Dijital-Twin / model

0 stars 0 forks source link

research: QA Model #10

Closed MGurcan closed 6 months ago

MGurcan commented 6 months ago

What is Question Answering Models?

Question Answering models are used for finding the answers of a question from the context given. They are used to automate the response to frequently asked questions by using documents as context. They take a context and a question as a parameter and returns the best matched answer. Here’s an example usage:

question = "Where do I live?"
context = "My name is Merve and I live in İstanbul."
qa_model(question = question, context = context)
## {'answer': 'İstanbul', 'end': 39, 'score': 0.953, 'start': 31}

The Main Problem of QA

When a long context is given, the response time can be very very long. This is the issue we will probably face.
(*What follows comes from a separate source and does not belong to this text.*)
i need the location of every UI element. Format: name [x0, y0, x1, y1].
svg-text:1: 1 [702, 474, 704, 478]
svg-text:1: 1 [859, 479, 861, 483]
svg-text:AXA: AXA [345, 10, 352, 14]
And when we make some research how to optimize them we have achieved the Haystack.

What is Haystack

Haystack provides an optimizing system for searching for answer in the contextes. They use different pipelines to do it. For instance the ExtractiveQAPipeline does this task using Retriever and Reader components. The retriever searches through the documents of contextes and tries to find the most relevant documents for the given query(question). The reader accepts the documents the retriever returns and finds the best match answer for that question. After these researches, we have tried the roberta-base-squead2 model for QA.We will continue working on this issue, but in short, you can find some basic examples we’ve tried below:

Initialize the Retriever

from haystack.nodes import BM25Retriever
retriever = BM25Retriever(document_store=document_store)

Initialize the Reader

from haystack.nodes import FARMReader
reader = FARMReader(model_name_or_path="deepset/roberta-base-squad2", use_gpu=True)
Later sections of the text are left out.